Nesse ano de 2011 iniciei uma pós-graduação em EAD (Educação a Distância). Fazia mais de 19 anos que havia concluído minha faculdade. Fiz vários cursos de especializações para atender as atividades que exercia na empresa. O principal motivo que me fez voltar estudar é a didática do EAD - pois depende única e exclusivamente da dedicação que o aluno dispõe para aprender e colocar em prática as atividades/exercícios que são postados na área reservada do aluno.
Acessei sites relacionados ao assunto do ensino a distância, a experiência foi gratificante, você aprende muito com ideias, debates, pontos de vista.
Tem deputados que inclusive estão apresentando requerimento para debater os desafios da educação a distância no Brasil.
Aliás, acho que nesse país tema "Educação" precisa e muito ser discutido, melhorado, pois precisamos que cada vez mais pessoas tenha acesso a educação seja presencial ou a distância, não importa de que forma, mas sim que todos possam ter conhecimento suficiente para que possam melhorar suas vidas e de toda uma sociedade.
Inclusive um dos posts que eu coloquei no blog: http://www.educacaoadistancia.blog.br/deputada-quer-debater-educacao-a-distancia/, foi comentado e inclusive a pessoa: Cristina Benassi concordou com a minha colocação.
Sei que o ensino a distância precisa ser melhorado, não irá substituir o ensino presencial, no entanto dependendo da localidade que a pessoa mora, horário de trabalho, ou outras responsabilidades a flexibilidade do EAD é um instrumento importante para que um maior número de pessoas tenha acesso aos estudos.
Teve um blog: http://www.educacaoadistancia.blog.br/aula-a-distancia-nao-e-%e2%80%9cfast-food%e2%80%9d/, Uma liminar da Justiça Federal proibiu a veiculação da campanha do Conselho Federal do Serviço Social que compara o ensino a distância de Serviço Social à alimentação fast-food.
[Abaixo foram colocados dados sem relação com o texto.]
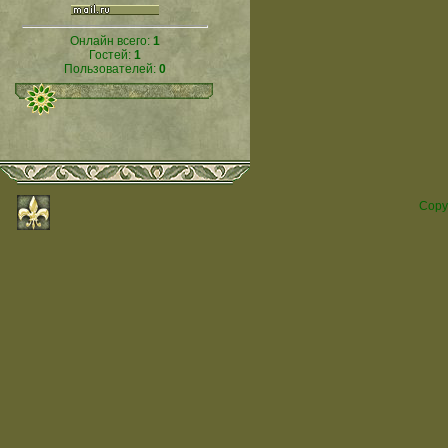
Онлайн всего:
1
Гостей:
1
Пользователей:
0
Copy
A liminar foi concedida pelo juiz federal Haroldo Nader, da 8ª Vara de Campinas (SP), em ação cautelar movida pela Associação Nacional dos Tutores de Ensino a Distância (Anated).
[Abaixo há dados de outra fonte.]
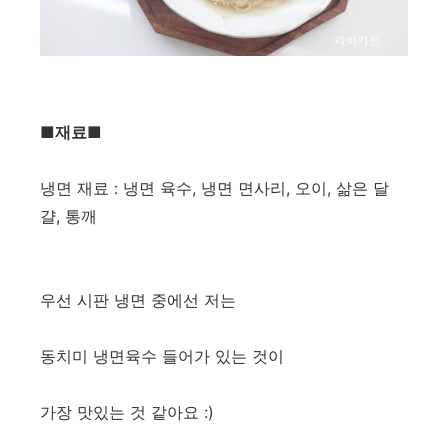
■재료■
냉면 재료 : 냉면 육수, 냉면 면사리, 오이, 삶은 달
걀, 통깨
우선 시판 냉면 중에선 저는
동치미 냉면육수 들어가 있는 것이
가장 맛있는 것 같아요 :)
Intitulada “Educação não é fast-food – diga não à graduação à distância em Serviço Social”, a campanha começou a ser veiculada em maio. Além de 13 filmes no YouTube, foram feitos spots em rádios comunitárias e material gráfico, como adesivos e cartazes associando o ensino a distância à alimentação de baixa qualidade. Em um dos filmes, por exemplo, um atendente recebe uma moça em uma lanchonete para oferecer um “combo” educacional.
No site do CFESS estão descritas as motivações da campanha, como na pergunta: “Já imaginou trocar suas refeições por um lanche rápido durante quatro anos? É exatamente isso que ocorre com quem escolhe o ensino de graduação à distância em Serviço Social”. Para o magistrado, o modo como estudantes e tutores são tratados é “pejorativo”. O descumprimento pode levar a uma multa diária de R$ 1 mil.
Acho absurdo você criticar uma metologia de ensino para favorecer interesses escusos, que buscam prejudicar milhares de pessoas e instituições de ensino que buscam levar essa mobilidade para os estudantes.
Estou ampliando meus horizontes, com essas trocas de posts, pois conhecimento nunca é demais, e quantos mais abrirem nossas mentes mais crescemos como seres humanos.